=== REQUIRED ACTION ===
Locate the word "align" in the entries below, then gather every line that holds it.

Data items
# # # #
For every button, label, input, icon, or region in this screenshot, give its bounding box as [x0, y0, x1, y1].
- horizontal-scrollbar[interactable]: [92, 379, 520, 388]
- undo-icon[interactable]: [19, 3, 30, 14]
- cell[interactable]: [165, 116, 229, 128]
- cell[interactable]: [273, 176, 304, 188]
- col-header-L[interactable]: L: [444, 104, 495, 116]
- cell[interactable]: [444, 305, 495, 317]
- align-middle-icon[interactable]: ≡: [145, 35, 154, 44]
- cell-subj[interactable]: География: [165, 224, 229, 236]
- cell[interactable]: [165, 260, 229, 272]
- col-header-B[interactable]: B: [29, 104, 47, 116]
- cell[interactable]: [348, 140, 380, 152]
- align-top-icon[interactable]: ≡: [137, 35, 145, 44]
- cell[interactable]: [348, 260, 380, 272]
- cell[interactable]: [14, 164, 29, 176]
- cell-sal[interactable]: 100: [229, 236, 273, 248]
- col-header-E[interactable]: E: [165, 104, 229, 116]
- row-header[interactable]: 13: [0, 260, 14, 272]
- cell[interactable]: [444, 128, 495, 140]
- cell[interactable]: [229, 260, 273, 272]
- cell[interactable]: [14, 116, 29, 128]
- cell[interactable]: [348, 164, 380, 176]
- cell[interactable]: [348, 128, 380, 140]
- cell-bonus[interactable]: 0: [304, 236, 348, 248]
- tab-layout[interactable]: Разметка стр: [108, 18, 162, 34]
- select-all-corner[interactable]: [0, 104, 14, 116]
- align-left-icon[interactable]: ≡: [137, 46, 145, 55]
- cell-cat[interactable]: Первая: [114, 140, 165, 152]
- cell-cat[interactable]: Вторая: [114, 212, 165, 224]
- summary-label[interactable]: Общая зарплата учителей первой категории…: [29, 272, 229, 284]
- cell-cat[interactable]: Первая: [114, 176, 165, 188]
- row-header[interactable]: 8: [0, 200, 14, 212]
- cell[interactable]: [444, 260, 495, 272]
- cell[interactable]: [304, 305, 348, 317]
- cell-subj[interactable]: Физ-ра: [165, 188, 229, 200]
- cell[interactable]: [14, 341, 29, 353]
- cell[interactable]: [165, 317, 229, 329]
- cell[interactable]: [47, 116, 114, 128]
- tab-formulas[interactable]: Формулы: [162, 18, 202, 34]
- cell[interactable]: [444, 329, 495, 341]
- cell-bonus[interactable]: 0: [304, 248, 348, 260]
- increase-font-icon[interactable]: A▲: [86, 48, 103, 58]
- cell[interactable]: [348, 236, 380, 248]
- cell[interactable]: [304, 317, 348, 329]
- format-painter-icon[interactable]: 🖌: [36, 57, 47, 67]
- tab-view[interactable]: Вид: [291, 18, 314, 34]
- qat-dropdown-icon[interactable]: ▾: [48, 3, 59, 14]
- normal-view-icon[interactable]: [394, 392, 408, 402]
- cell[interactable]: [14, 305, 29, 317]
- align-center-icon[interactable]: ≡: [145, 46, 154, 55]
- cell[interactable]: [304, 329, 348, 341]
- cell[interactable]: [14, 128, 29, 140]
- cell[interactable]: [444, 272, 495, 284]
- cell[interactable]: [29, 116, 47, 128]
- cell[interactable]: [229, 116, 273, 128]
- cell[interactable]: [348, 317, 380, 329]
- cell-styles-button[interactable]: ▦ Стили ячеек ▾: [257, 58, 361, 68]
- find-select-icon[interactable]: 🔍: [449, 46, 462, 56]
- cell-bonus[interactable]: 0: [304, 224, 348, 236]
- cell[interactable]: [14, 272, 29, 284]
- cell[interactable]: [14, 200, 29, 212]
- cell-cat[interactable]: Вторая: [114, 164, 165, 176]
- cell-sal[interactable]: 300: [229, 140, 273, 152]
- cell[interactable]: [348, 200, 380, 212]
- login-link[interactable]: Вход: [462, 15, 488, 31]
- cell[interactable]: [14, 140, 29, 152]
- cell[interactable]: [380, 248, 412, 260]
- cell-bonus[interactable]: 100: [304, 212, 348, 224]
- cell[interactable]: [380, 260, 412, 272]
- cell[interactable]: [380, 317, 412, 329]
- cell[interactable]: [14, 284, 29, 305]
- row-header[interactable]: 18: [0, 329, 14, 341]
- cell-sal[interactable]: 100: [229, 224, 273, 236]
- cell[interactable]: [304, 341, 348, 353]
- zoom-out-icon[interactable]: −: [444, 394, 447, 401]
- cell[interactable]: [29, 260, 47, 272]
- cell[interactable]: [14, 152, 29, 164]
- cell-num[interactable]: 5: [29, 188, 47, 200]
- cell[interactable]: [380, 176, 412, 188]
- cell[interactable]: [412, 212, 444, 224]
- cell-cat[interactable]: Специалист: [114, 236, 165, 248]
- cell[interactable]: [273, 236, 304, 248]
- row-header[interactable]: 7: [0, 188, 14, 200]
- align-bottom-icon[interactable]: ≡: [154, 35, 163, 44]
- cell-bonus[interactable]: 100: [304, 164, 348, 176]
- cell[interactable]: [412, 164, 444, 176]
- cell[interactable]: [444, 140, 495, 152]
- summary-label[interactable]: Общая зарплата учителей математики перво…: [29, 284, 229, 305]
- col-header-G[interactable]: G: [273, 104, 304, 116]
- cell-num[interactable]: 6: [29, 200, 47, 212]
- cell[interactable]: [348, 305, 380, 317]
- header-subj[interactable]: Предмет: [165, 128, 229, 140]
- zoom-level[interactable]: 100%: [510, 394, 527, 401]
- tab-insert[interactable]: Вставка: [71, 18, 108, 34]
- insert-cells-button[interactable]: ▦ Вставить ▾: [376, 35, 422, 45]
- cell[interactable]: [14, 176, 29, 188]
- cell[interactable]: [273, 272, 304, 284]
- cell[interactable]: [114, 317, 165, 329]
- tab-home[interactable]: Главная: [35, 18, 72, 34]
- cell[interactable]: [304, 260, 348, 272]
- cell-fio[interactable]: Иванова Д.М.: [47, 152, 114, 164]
# # # #
=== WRITTEN SOLUTION ===
- align-middle-icon[interactable]: ≡: [145, 35, 154, 44]
- align-top-icon[interactable]: ≡: [137, 35, 145, 44]
- align-left-icon[interactable]: ≡: [137, 46, 145, 55]
- align-center-icon[interactable]: ≡: [145, 46, 154, 55]
- align-bottom-icon[interactable]: ≡: [154, 35, 163, 44]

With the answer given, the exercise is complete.